■ Your objective
Among the records below, find each line containing the word "JavaScript" and copy it.

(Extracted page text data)

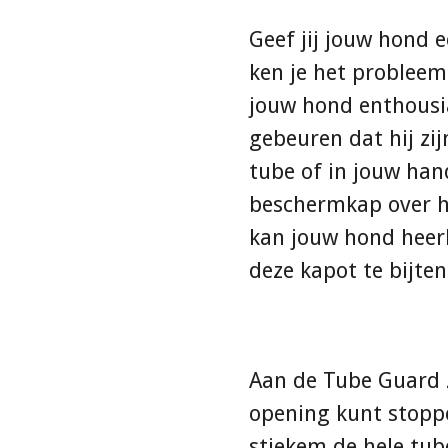
Geef jij jouw hond 
ken je het problee
jouw hond enthousia
gebeuren dat hij zi
tube of in jouw han
beschermkap over he
kan jouw hond heerl
deze kapot te bijten
Aan de Tube Guard z
opening kunt stopp
stiekem de hele tub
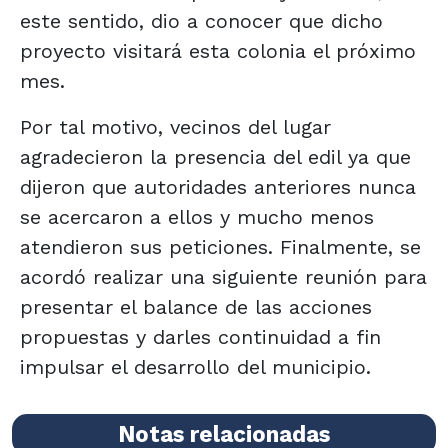
este sentido, dio a conocer que dicho
proyecto visitará esta colonia el próximo
mes.
Por tal motivo, vecinos del lugar
agradecieron la presencia del edil ya que
dijeron que autoridades anteriores nunca
se acercaron a ellos y mucho menos
atendieron sus peticiones. Finalmente, se
acordó realizar una siguiente reunión para
presentar el balance de las acciones
propuestas y darles continuidad a fin
impulsar el desarrollo del municipio.
Notas relacionadas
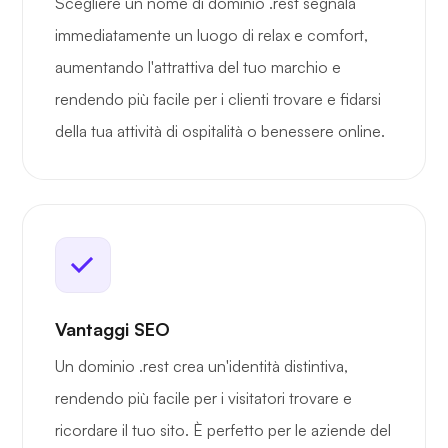
Scegliere un nome di dominio .rest segnala
immediatamente un luogo di relax e comfort,
aumentando l'attrattiva del tuo marchio e
rendendo più facile per i clienti trovare e fidarsi
della tua attività di ospitalità o benessere online.
Vantaggi SEO
Un dominio .rest crea un'identità distintiva,
rendendo più facile per i visitatori trovare e
ricordare il tuo sito. È perfetto per le aziende del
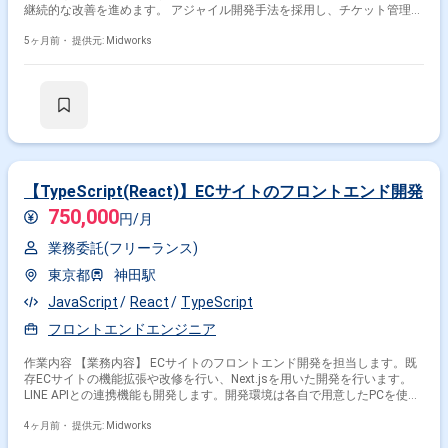
継続的な改善を進めます。 アジャイル開発手法を採用し、チケット管理ツ
ールでタスク管理を行います。 開発支援を含めた幅広い対応が求められる
案件です。 【作業内容】 ・PHP、JavaScript、Symfonyを用いた機能開発
5ヶ月前・
提供元: Midworks
改修 ・パフォーマンスを意識したSQL作成 ・不具合調査および修正テスト
対応 ・チケット管理システムを用いた進捗管理
【TypeScript(React)】ECサイトのフロントエンド開発
750,000
円/月
業務委託(フリーランス)
東京都
神田駅
JavaScript
React
TypeScript
フロントエンドエンジニア
作業内容 【業務内容】 ECサイトのフロントエンド開発を担当します。既
存ECサイトの機能拡張や改修を行い、Next.jsを用いた開発を行います。
LINE APIとの連携機能も開発します。開発環境は各自で用意したPCを使用
します。 【作業内容】 ・Next.jsを用いたフロントエンド開発 ・既存ECサ
イトの機能改修と拡張 ・LINE API連携機能の設計・実装 ・開発環境のセッ
4ヶ月前・
提供元: Midworks
トアップと運用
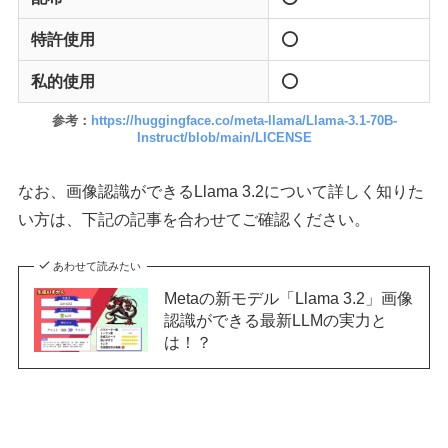
特許使用
⭕️
私的使用
⭕️
参考：
https://huggingface.co/meta-llama/Llama-3.1-70B-
Instruct/blob/main/LICENSE
なお、画像認識ができるLlama 3.2について詳しく知りた
い方は、下記の記事を合わせてご確認ください。
あわせて読みたい
Metaの新モデル「Llama 3.2」画像
認識ができる最新LLMの実力と
は！？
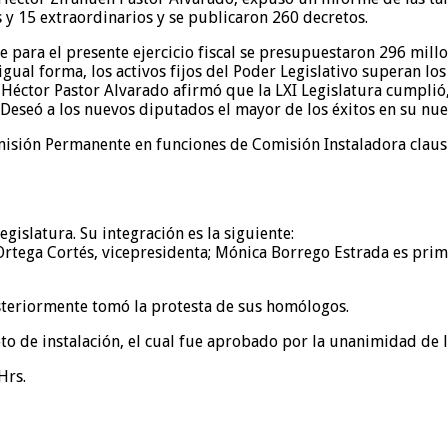
s y 15 extraordinarios y se publicaron 260 decretos.
ue para el presente ejercicio fiscal se presupuestaron 296 mill
igual forma, los activos fijos del Poder Legislativo superan l
 Héctor Pastor Alvarado afirmó que la LXI Legislatura cumplió,
. Deseó a los nuevos diputados el mayor de los éxitos en su nu
misión Permanente en funciones de Comisión Instaladora clausur
egislatura. Su integración es la siguiente:
rtega Cortés, vicepresidenta; Mónica Borrego Estrada es pri
steriormente tomó la protesta de sus homólogos.
eto de instalación, el cual fue aprobado por la unanimidad de l
Hrs.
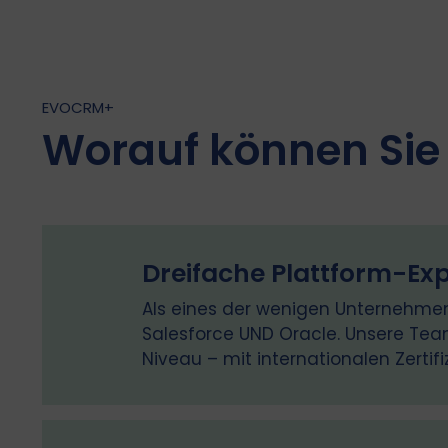
EVOCRM+
Worauf können Sie 
Dreifache Plattform-Exp
Als eines der wenigen Unternehmen i
Salesforce UND Oracle. Unsere Tea
Niveau – mit internationalen Zertif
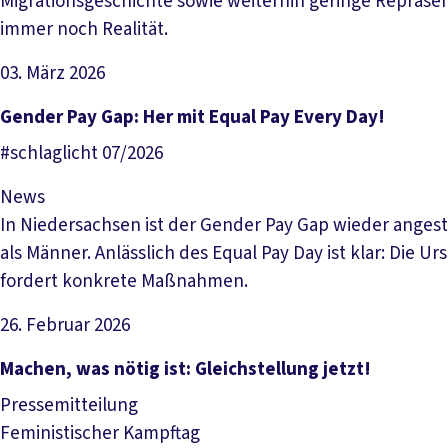
Migrationsgeschichte sowie weiterhin geringe Repräsent
immer noch Realität.
03. März 2026
Artikel lesen
Gender Pay Gap: Her mit Equal Pay Every Day!
#schlaglicht 07/2026
News
In Niedersachsen ist der Gender Pay Gap wieder angest
als Männer. Anlässlich des Equal Pay Day ist klar: Di
fordert konkrete Maßnahmen.
26. Februar 2026
Artikel lesen
Machen, was nötig ist: Gleichstellung jetzt!
Pressemitteilung
Feministischer Kampftag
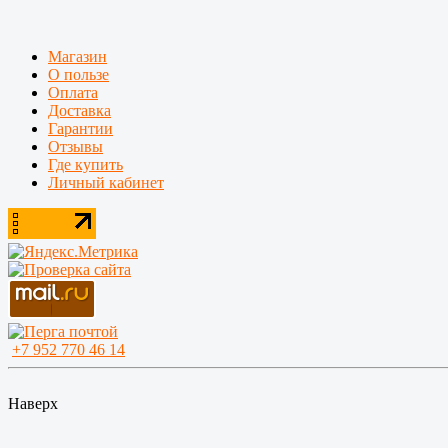
Магазин
О пользе
Оплата
Доставка
Гарантии
Отзывы
Где купить
Личный кабинет
+7 952 770 46 14
Наверх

■ Answer space
案件です。 【作業内容】 ・PHP、JavaScript、Symfonyを用いた機能開発
JavaScript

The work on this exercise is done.